20+ GB RAM · 10+ vCPU
VDS-450 plan

Real talk: Without a GPU, even 7B models run at 5-15 tokens/sec on CPU. Fine for background tasks, batch processing, and embedding generation. If you need real-time chat speeds for 13B+ models, you'll need a GPU host elsewhere and just point your apps at it.

Frequently asked questions

What is Ollama?

Ollama is the most popular tool for running open-source LLMs locally. It exposes an OpenAI-compatible API so your existing apps can swap from cloud providers to your local instance with one config change. Hit 52 million monthly downloads in Q1 2026.

Can I run Ollama without a GPU?

Yes. CPU inference works for 3B-8B models at 5-15 tokens/sec on a decent VPS. Fine for background jobs, embeddings, classification, and async chat. Real-time interactive chat at large model sizes is where GPUs matter.

How much RAM do I need?

Rule of thumb: model size in GB + 2 GB overhead. A Q4-quantized llama3.1:8b needs about 6 GB RAM, so 8 GB plan minimum. 7B models = 8 GB plan. 13B models = 16+ GB plan. 70B models are not realistic on CPU.

Why use a VPS instead of running Ollama on my laptop?

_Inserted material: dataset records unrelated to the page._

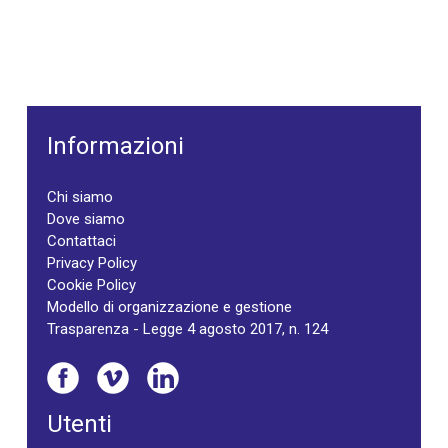
Informazioni
Chi siamo
Dove siamo
Contattaci
Privacy Policy
Cookie Policy
Modello di organizzazione e gestione
Trasparenza - Legge 4 agosto 2017, n. 124
Utenti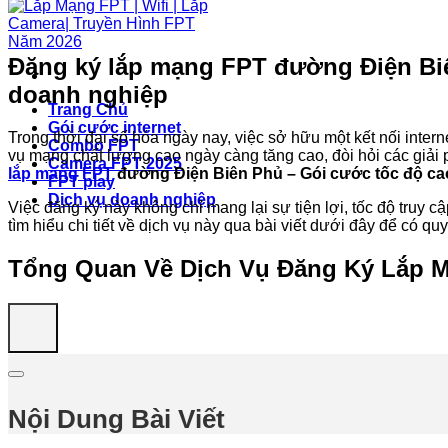
Đăng ký lắp mạng FPT đường Điện Biê
doanh nghiệp
Trang Chủ
Gói cước internet
Trong thời đại số hóa ngày nay, việc sở hữu một kết nối interne
Combo FPT
vụ mạng chất lượng cao ngày càng tăng cao, đòi hỏi các giải 
Camera FPT 2025
lắp mạng FPT
đường Điện Biên Phủ – Gói cước tốc độ ca
FPT play
Dịch vụ doanh nghiệp
Việc đăng ký này không chỉ mang lại sự tiện lợi, tốc độ truy c
tìm hiểu chi tiết về dịch vụ này qua bài viết dưới đây để có q
Tổng Quan Về Dịch Vụ Đăng Ký Lắp 
Nội Dung Bài Viết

Three reasons: (1) it stays online when your laptop sleeps, so apps and agents that depend on it keep working, (2) other devices on your network or VPN can hit one shared instance, (3) your laptop's RAM and CPU stay free for actual work.

Can I expose Ollama publicly?

You should not. Ollama has no auth. Firewall port 11434 to a VPN like WireGuard or Tailscale, or put a reverse proxy with token auth in front. Treat it like an internal service.

Does this work with Open WebUI, n8n, Dify, etc?

Yes. All major AI tooling speaks the OpenAI API format and Ollama exposes it. Set the base URL to http://your-vps-ip:11434/v1 and a placeholder API key. Done.

Can I run multiple models?

Yes, ollama pull as many as you want. Ollama keeps them on disk and only loads them into RAM when used. The active model uses RAM until idle, then unloads automatically.

Where are servers located?

Montreal (owned hardware), New York, London, Paris, Frankfurt, Netherlands, and Singapore. For Ollama, pick the location closest to whatever apps will be calling its API.